Exning lies on the chalk margins of the Fen edge in west Suffolk, near the spring-line that fed the Newmarket area, and is recorded as the site of a Romano-British villa probably occupied from the 2nd to 4th centuries AD. The settlement sits in a productive agricultural zone close to the Icknield Way and within reach of the major roads linking Cambridge (Duroliponte) to the small towns of the Fen edge.
Source: Pleiades — A Community-Built Gazetteer and Graph of Ancient Places. View the Pleiades record →
The villa formed part of a network of rural estates exploiting the fertile chalk and Fen-edge soils of the western East Anglian countryside, a region whose economy was tied to grain production and stock-raising, much of it likely directed toward the imperial Fenland estates and military supply. Its position near the Icknield Way gave it good connectivity for trade and administration.

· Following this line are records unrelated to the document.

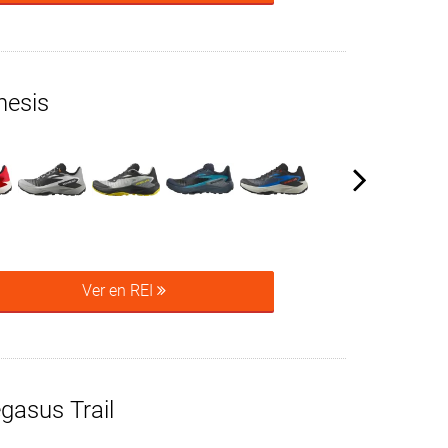
nesis
Ver en REI
gasus Trail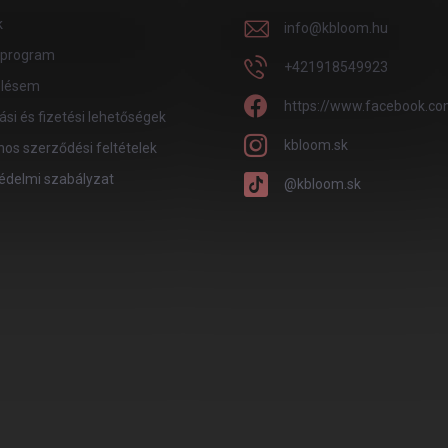
k
info
@
kbloom.hu
program
+421918549923
lésem
https://www.facebook.co
tási és fizetési lehetőségek
kbloom.sk
nos szerződési feltételek
édelmi szabályzat
@kbloom.sk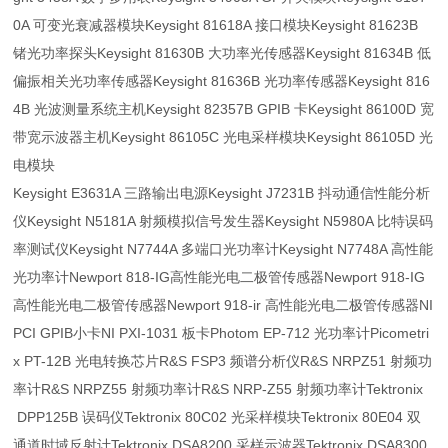
0A 可变光衰减器模块Keysight 81618A 接口模块Keysight 81623B
锗光功率探头Keysight 81630B 大功率光传感器Keysight 81634B 低
偏振相关光功率传感器Keysight 81636B 光功率传感器Keysight 816
4B 光波测量系统主机Keysight 82357B GPIB 卡Keysight 86100D 宽
带宽示波器主机Keysight 86105C 光电采样模块Keysight 86105D 光
电模块
Keysight E3631A 三路输出电源Keysight J7231B 抖动通信性能分析
仪Keysight N5181A 射频模拟信号发生器Keysight N5980A 比特误码
率测试仪Keysight N7744A 多端口光功率计Keysight N7748A 高性能
光功率计Newport 818-IG高性能光电二极管传感器Newport 918-IG
高性能光电二极管传感器Newport 918-ir 高性能光电二极管传感器NI
PCI GPIB小卡NI PXI-1031 板卡Photom EP-712 光功率计Picometri
x PT-12B 光电转换芯片R&S FSP3 频谱分析仪R&S NRPZ51 射频功
率计R&S NRPZ55 射频功率计R&S NRP-Z55 射频功率计Tektronix
DPP125B 误码仪Tektronix 80C02 光采样模块Tektronix 80E04 双
通道时域反射计Tektronix DSA8200 采样示波器Tektronix DSA8300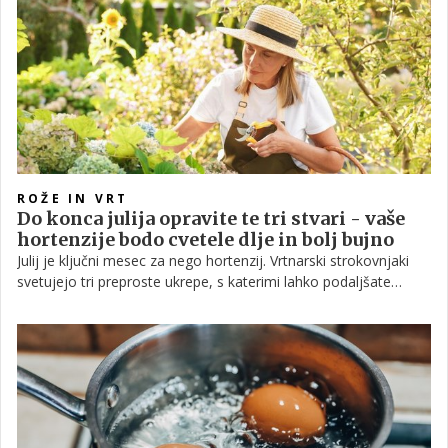
ROŽE IN VRT
Do konca julija opravite te tri stvari - vaše
hortenzije bodo cvetele dlje in bolj bujno
Julij je ključni mesec za nego hortenzij. Vrtnarski strokovnjaki
svetujejo tri preproste ukrepe, s katerimi lahko podaljšate
cvetenje, izboljšate zdravje rastline in poskrbite za bolj bujne
cvetove.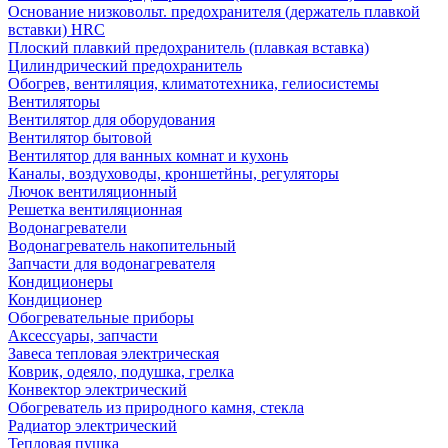
Основание низковольт. предохранителя (держатель плавкой
вставки) HRC
Плоский плавкий предохранитель (плавкая вставка)
Цилиндрический предохранитель
Обогрев, вентиляция, климатотехника, гелиосистемы
Вентиляторы
Вентилятор для оборудования
Вентилятор бытовой
Вентилятор для ванных комнат и кухонь
Каналы, воздуховоды, кроншетйны, регуляторы
Лючок вентиляционный
Решетка вентиляционная
Водонагреватели
Водонагреватель накопительный
Запчасти для водонагревателя
Кондиционеры
Кондиционер
Обогревательные приборы
Аксессуары, запчасти
Завеса тепловая электрическая
Коврик, одеяло, подушка, грелка
Конвектор электрический
Обогреватель из природного камня, стекла
Радиатор электрический
Тепловая пушка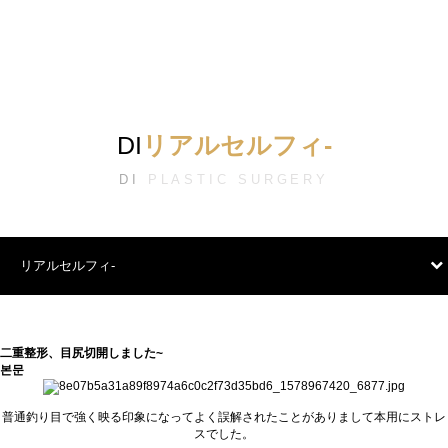
DI
リアルセルフィ‐
DI
PLASTIC SURGERY
リアルセルフィ‐
二重整形、目尻切開しました~
본문
普通釣り目で強く映る印象になってよく誤解されたことがありまして本用にストレ
スでした。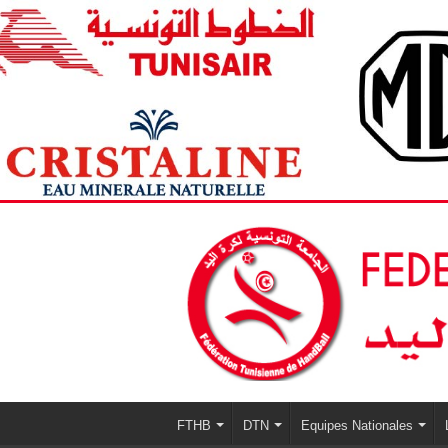
FTHB
DTN
Equipes Nationales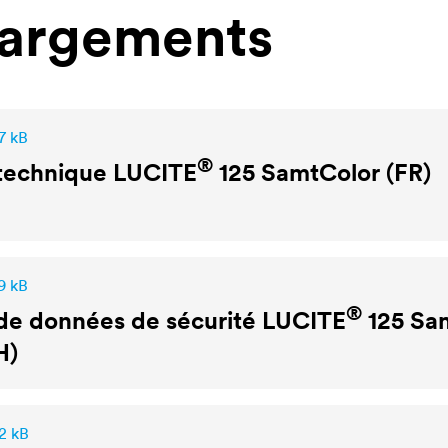
hargements
7 kB
®
 technique
LUCITE
125 SamtColor (FR)
9 kB
®
de données de sécurité
LUCITE
125 Sa
H)
2 kB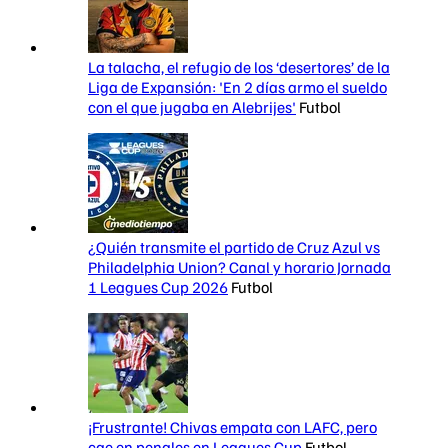
La talacha, el refugio de los ‘desertores’ de la
Liga de Expansión: 'En 2 días armo el sueldo
con el que jugaba en Alebrijes'
Futbol
¿Quién transmite el partido de Cruz Azul vs
Philadelphia Union? Canal y horario Jornada
1 Leagues Cup 2026
Futbol
¡Frustrante! Chivas empata con LAFC, pero
cae en penales en Leagues Cup
Futbol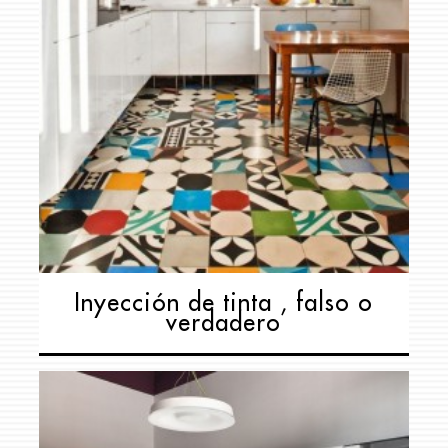
Inyección de tinta , falso o
verdadero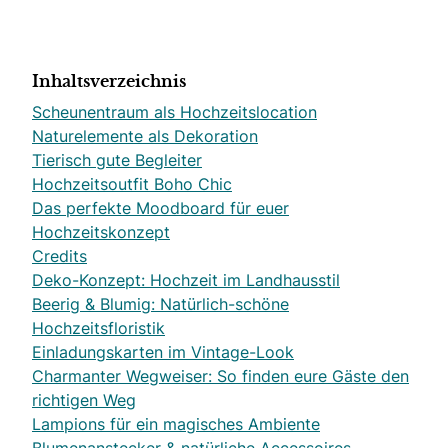
Inhaltsverzeichnis
Scheunentraum als Hochzeitslocation
Naturelemente als Dekoration
Tierisch gute Begleiter
Hochzeitsoutfit Boho Chic
Das perfekte Moodboard für euer
Hochzeitskonzept
Credits
Deko-Konzept: Hochzeit im Landhausstil
Beerig & Blumig: Natürlich-schöne
Hochzeitsfloristik
Einladungskarten im Vintage-Look
Charmanter Wegweiser: So finden eure Gäste den
richtigen Weg
Lampions für ein magisches Ambiente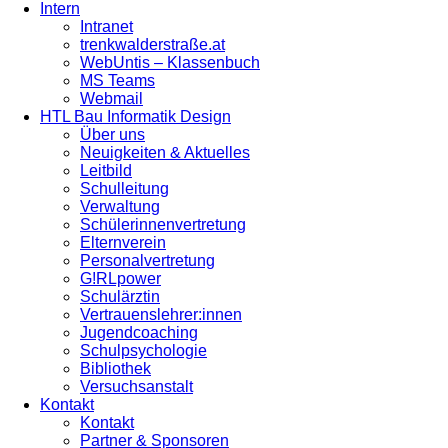
Intern
Intranet
trenkwalderstraße.at
WebUntis – Klassenbuch
MS Teams
Webmail
HTL Bau Informatik Design
Über uns
Neuigkeiten & Aktuelles
Leitbild
Schulleitung
Verwaltung
Schülerinnenvertretung
Elternverein
Personalvertretung
G!RLpower
Schulärztin
Vertrauenslehrer:innen
Jugendcoaching
Schulpsychologie
Bibliothek
Versuchsanstalt
Kontakt
Kontakt
Partner & Sponsoren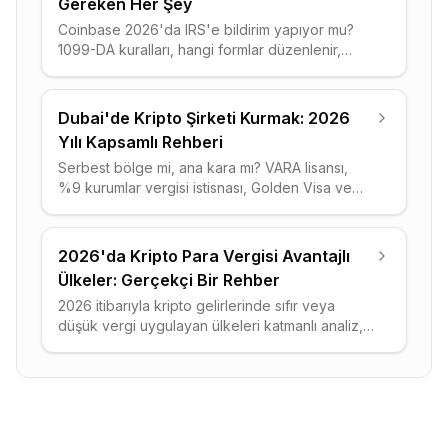
Gereken Her Şey
Coinbase 2026'da IRS'e bildirim yapıyor mu?
1099-DA kuralları, hangi formlar düzenlenir,
hangi veriler paylaşılır ve uyumlu kalmanın adım
adım yolu.
Dubai'de Kripto Şirketi Kurmak: 2026
Yılı Kapsamlı Rehberi
Serbest bölge mi, ana kara mı? VARA lisansı,
%9 kurumlar vergisi istisnası, Golden Visa ve
banka hesabı açma — Dubai kripto şirketi
kurmanın tüm adımları.
2026'da Kripto Para Vergisi Avantajlı
Ülkeler: Gerçekçi Bir Rehber
2026 itibarıyla kripto gelirlerinde sıfır veya
düşük vergi uygulayan ülkeleri katmanlı analiz,
karşılaştırma tablosu ve taşınma hesabıyla ele
alıyoruz.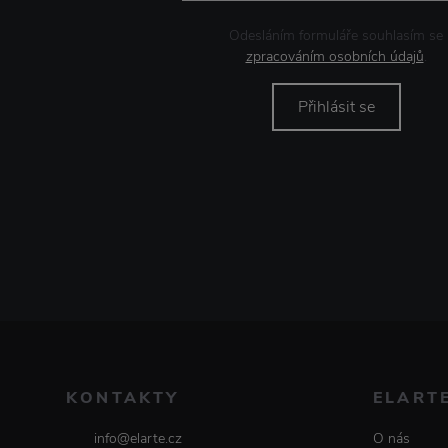
Odesláním formuláře souhlasím se
zpracováním osobních údajů
.
Přihlásit se
KONTAKTY
ELART
info@elarte.cz
O nás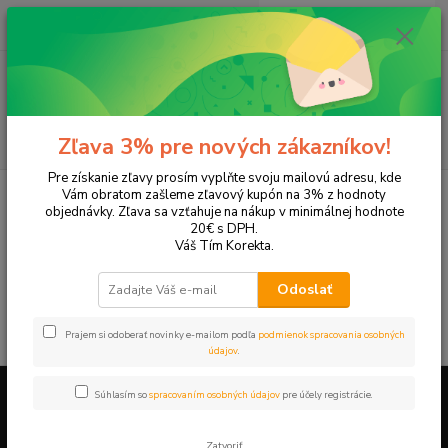
0
ks
EUR
+421 905 615 831
za
0,00 EUR
Menu
Hľadať
Zľava 3% pre nových zákazníkov!
Pre získanie zľavy prosím vyplňte svoju mailovú adresu, kde
Úvod
Tonery a náplne do tlačiarní
Panasonic
KX-FM205
Vám obratom zašleme zľavový kupón na 3% z hodnoty
objednávky. Zľava sa vzťahuje na nákup v minimálnej hodnote
KX-FM205
20€ s DPH.
Váš Tím Korekta.
V tejto kategórii nebol nájdený žiadny tovar.
Odoslať
Prajem si odoberať novinky e-mailom podľa
podmienok spracovania osobných
údajov
.
Súhlasím so
spracovaním osobných údajov
pre účely registrácie.
Firemné údaje a informácie
Zatvoriť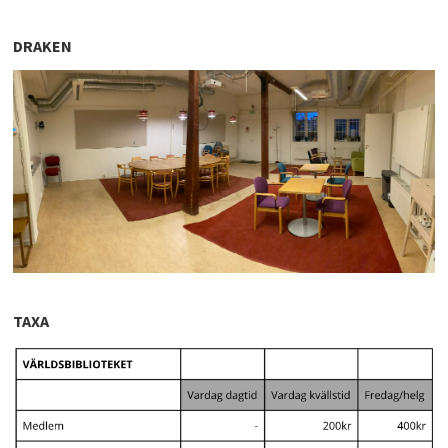
DRAKEN
draken_panorama.jpeg
TAXA
hyresnivaer_solidaritetshuset.png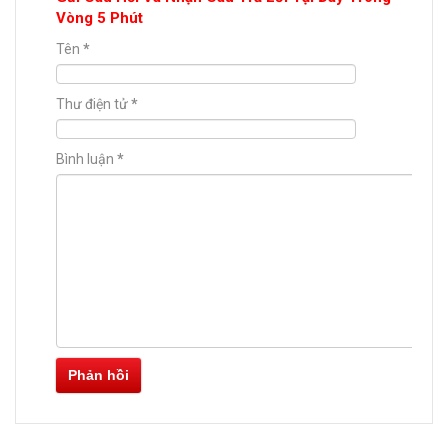
Vòng 5 Phút
Tên
*
Thư điện tử
*
Bình luận
*
Phản hồi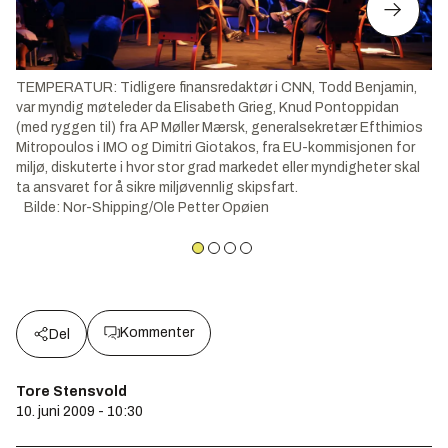
TEMPERATUR: Tidligere finansredaktør i CNN, Todd Benjamin,
var myndig møteleder da Elisabeth Grieg, Knud Pontoppidan
(med ryggen til) fra AP Møller Mærsk, generalsekretær Efthimios
Mitropoulos i IMO og Dimitri Giotakos, fra EU-kommisjonen for
miljø, diskuterte i hvor stor grad markedet eller myndigheter skal
ta ansvaret for å sikre miljøvennlig skipsfart.
Bilde
:
Nor-Shipping/Ole Petter Opøien
Kommenter
Del
Tore Stensvold
10. juni 2009 - 10:30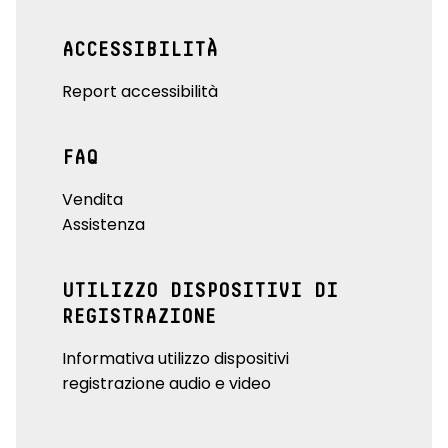
ACCESSIBILITÀ
Report accessibilità
FAQ
Vendita
Assistenza
UTILIZZO DISPOSITIVI DI
REGISTRAZIONE
Informativa utilizzo dispositivi
registrazione audio e video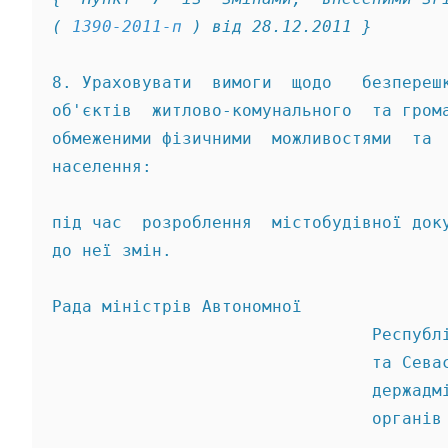
( 
1390-2011-п
 ) від 28.12.2011 } 
8. Ураховувати  вимоги  щодо   безпереш
об'єктів  житлово-комунального  та гром
обмеженими фізичними  можливостями  та 
населення: 
під час  розроблення  містобудівної док
до неї змін. 
Рада міністрів Автономної 
                                Республ
                                та Сева
                                держадм
                                органів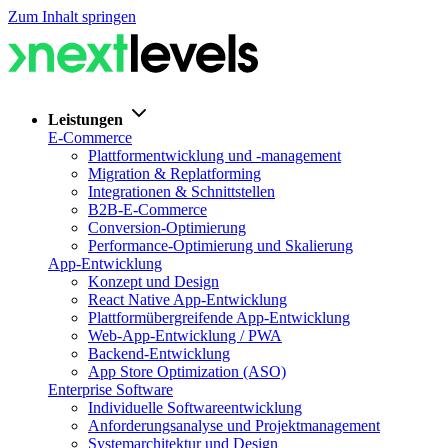
Zum Inhalt springen
Leistungen
E-Commerce
Plattformentwicklung und -management
Migration & Replatforming
Integrationen & Schnittstellen
B2B-E-Commerce
Conversion-Optimierung
Performance-Optimierung und Skalierung
App-Entwicklung
Konzept und Design
React Native App-Entwicklung
Plattformübergreifende App-Entwicklung
Web-App-Entwicklung / PWA
Backend-Entwicklung
App Store Optimization (ASO)
Enterprise Software
Individuelle Softwareentwicklung
Anforderungsanalyse und Projektmanagement
Systemarchitektur und Design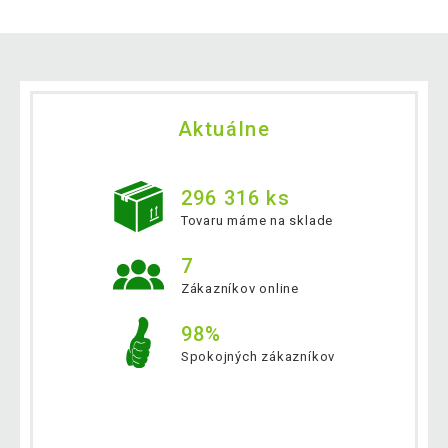
Aktuálne
296 316 ks
Tovaru máme na sklade
7
Zákazníkov online
98%
Spokojných zákazníkov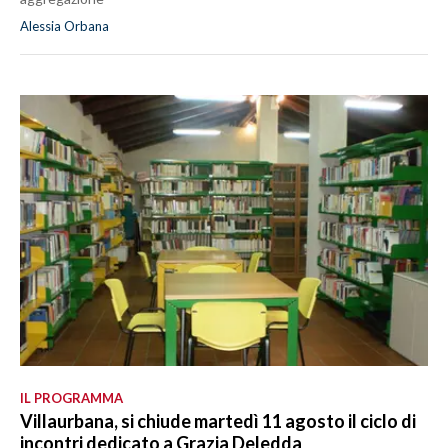
Alessia Orbana
IL PROGRAMMA
Villaurbana, si chiude martedì 11 agosto il ciclo di
incontri dedicato a Grazia Deledda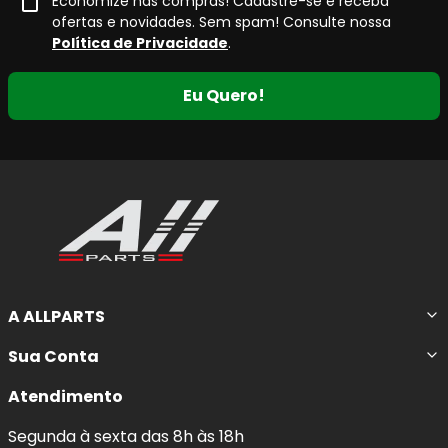
Economize nas compras! Cadastre-se e receba
ofertas e novidades. Sem spam! Consulte nossa
Política de Privacidade
.
Eu Quero!
A ALLPARTS
Sua Conta
Atendimento
Segunda à sexta das 8h às 18h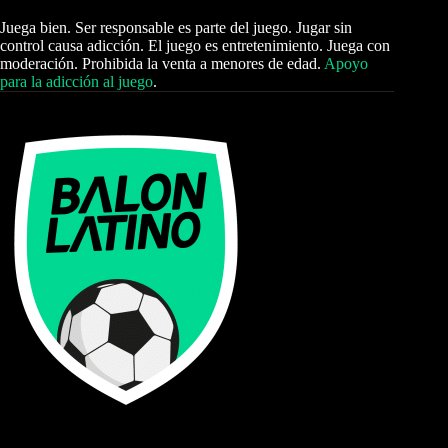
Juega bien. Ser responsable es parte del juego. Jugar sin
control causa adicción. El juego es entretenimiento. Juega con
moderación. Prohibida la venta a menores de edad.
Apoyo
para la adicción al juego
.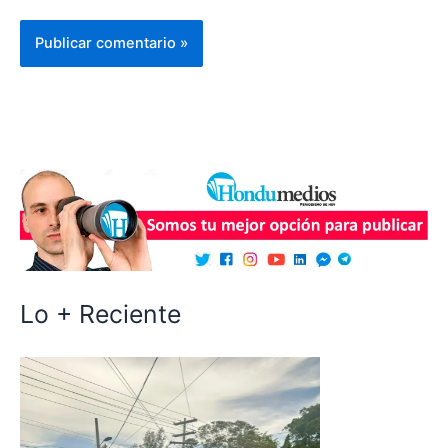
Lo + Reciente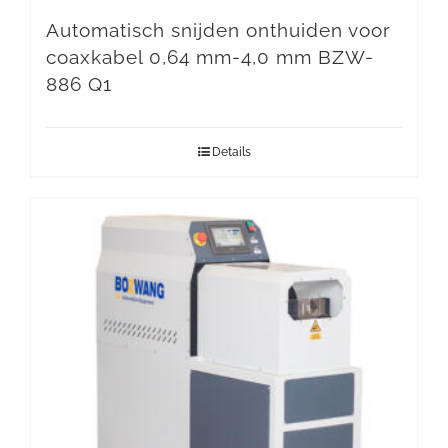
Automatisch snijden onthuiden voor
coaxkabel 0,64 mm-4,0 mm BZW-
886 Q1
Details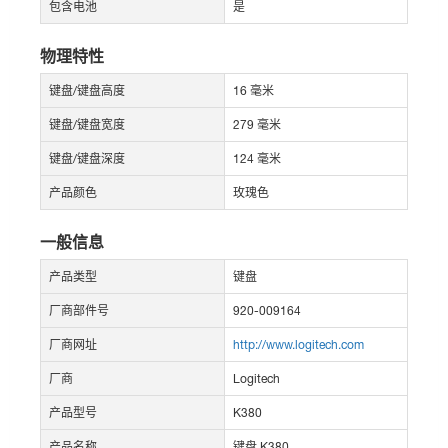
包含电池
是
物理特性
键盘/键盘高度
16 毫米
键盘/键盘宽度
279 毫米
键盘/键盘深度
124 毫米
产品颜色
玫瑰色
一般信息
产品类型
键盘
厂商部件号
920-009164
厂商网址
http://www.logitech.com
厂商
Logitech
产品型号
K380
产品名称
键盘 K380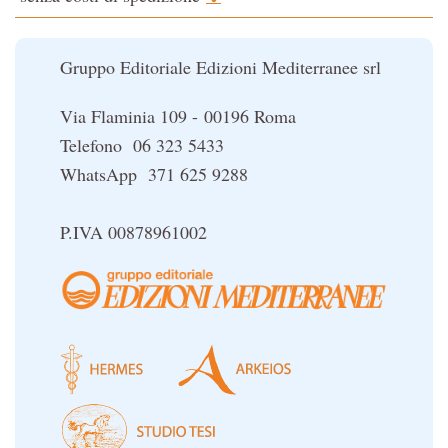
Il potere del serpente
Le religioni del Tibet
Gruppo Editoriale Edizioni Mediterranee srl
Via Flaminia 109 - 00196 Roma
Telefono 06 323 5433
WhatsApp 371 625 9288
P.IVA 00878961002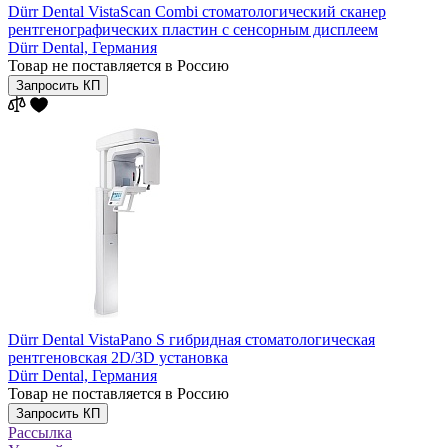
Dürr Dental VistaScan Combi стоматологический сканер
рентгенографических пластин с сенсорным дисплеем
Dürr Dental,
Германия
Товар не поставляется в Россию
Запросить КП
Dürr Dental VistaPano S гибридная стоматологическая
рентгеновская 2D/3D установка
Dürr Dental,
Германия
Товар не поставляется в Россию
Запросить КП
Рассылка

Finds reported from the Exning area include building debris, tesserae, painted wall plaster, hypocaust material and coinage indicating a masonry villa of some pretension, though no modern large-scale excavation has been published and the plan remains poorly defined. The site is known largely through antiquarian discoveries, fieldwalking and chance finds rather than systematic investigation.
Exning lies on the chalk margins of the Fen edge in west Suffolk, near the spring-line that fed the Newmarket area, and is recorded as the site of a Romano-British villa probably occupied from the 2nd to 4th centuries AD. It is recorded in the Pleiades gazetteer of ancient places as a villa site from the Roman period in Britain.
Exning is classified as a Roman villa — a civilian site in the Pleiades ancient world gazetteer. Roman Britain's archaeology encompasses thousands of sites ranging from legionary fortresses and marching camps to villas, temples and towns.
Several Roman sites lie within a short distance, including Roman villa S of Snailwell Fen (3.3 km), Roman villa and Iron Age settlement N of Reach Bridge (4.5 km), Romano-British settlement 200m west of Allington Hill (7.9 km). Aubrey Research maps over 2,200 Roman sites across Britain, drawn from the Pleiades ancient world gazetteer.